Repeat exactly, and only, the lines from the one holding "Predator Prey Dynamics Award" through the last line of the records below.

(Data entries)

________________________

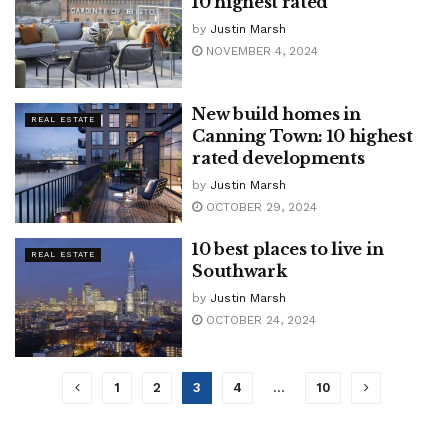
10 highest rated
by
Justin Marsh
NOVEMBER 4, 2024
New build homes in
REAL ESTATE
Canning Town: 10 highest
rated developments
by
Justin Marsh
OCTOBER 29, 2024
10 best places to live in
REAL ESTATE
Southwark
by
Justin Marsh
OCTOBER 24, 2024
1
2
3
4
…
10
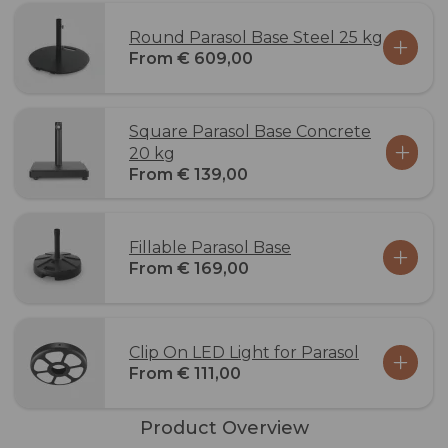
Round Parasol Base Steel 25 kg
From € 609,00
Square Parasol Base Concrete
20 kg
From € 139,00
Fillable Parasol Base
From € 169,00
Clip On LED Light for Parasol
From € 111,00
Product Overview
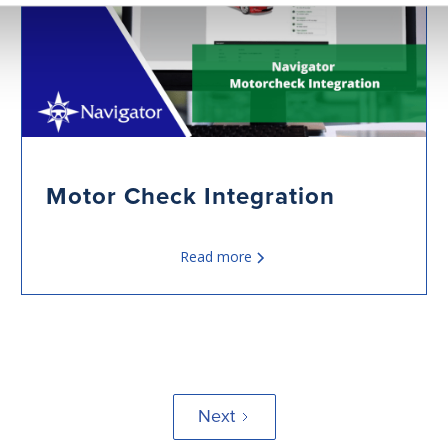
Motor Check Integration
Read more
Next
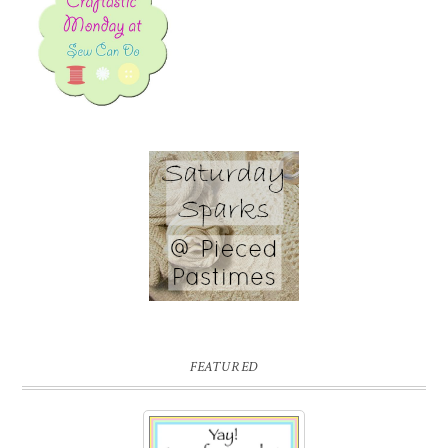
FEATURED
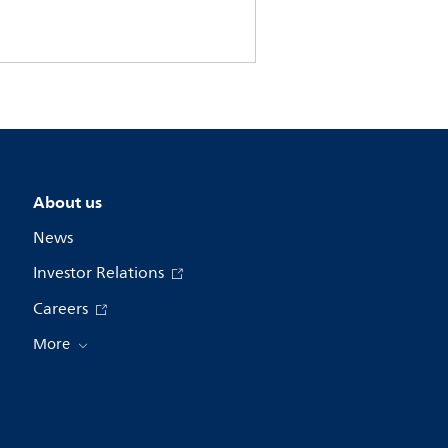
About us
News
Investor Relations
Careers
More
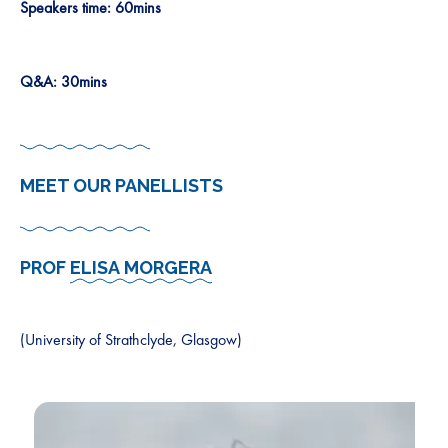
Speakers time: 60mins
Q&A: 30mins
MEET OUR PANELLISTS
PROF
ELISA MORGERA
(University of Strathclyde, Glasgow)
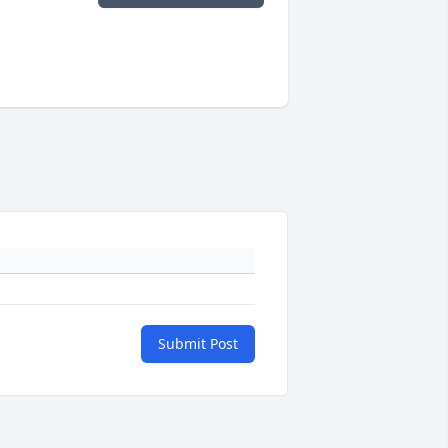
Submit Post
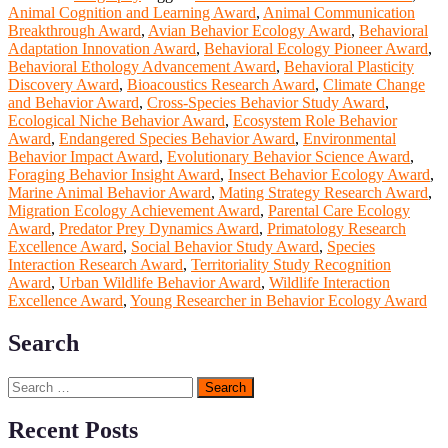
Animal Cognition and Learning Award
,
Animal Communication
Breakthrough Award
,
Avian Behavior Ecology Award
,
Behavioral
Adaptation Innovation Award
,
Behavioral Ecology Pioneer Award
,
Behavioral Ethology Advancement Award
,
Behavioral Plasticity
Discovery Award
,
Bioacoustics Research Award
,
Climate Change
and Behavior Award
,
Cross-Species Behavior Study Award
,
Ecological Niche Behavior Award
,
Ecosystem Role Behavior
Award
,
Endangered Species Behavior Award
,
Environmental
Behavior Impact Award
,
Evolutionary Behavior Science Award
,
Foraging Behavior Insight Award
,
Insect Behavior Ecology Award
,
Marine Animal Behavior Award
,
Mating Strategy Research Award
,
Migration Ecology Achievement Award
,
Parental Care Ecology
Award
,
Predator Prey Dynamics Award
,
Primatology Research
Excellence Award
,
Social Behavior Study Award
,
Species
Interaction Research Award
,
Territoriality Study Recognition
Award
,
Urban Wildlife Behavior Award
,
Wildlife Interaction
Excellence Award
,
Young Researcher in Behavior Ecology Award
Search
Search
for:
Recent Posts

________________________

• [Result of this task]
Predator Prey Dynamics Award
,
Primatology Research
Excellence Award
,
Social Behavior Study Award
,
Species
Interaction Research Award
,
Territoriality Study Recognition
Award
,
Urban Wildlife Behavior Award
,
Wildlife Interaction
Excellence Award
,
Young Researcher in Behavior Ecology Award
Search
Search
for:
Recent Posts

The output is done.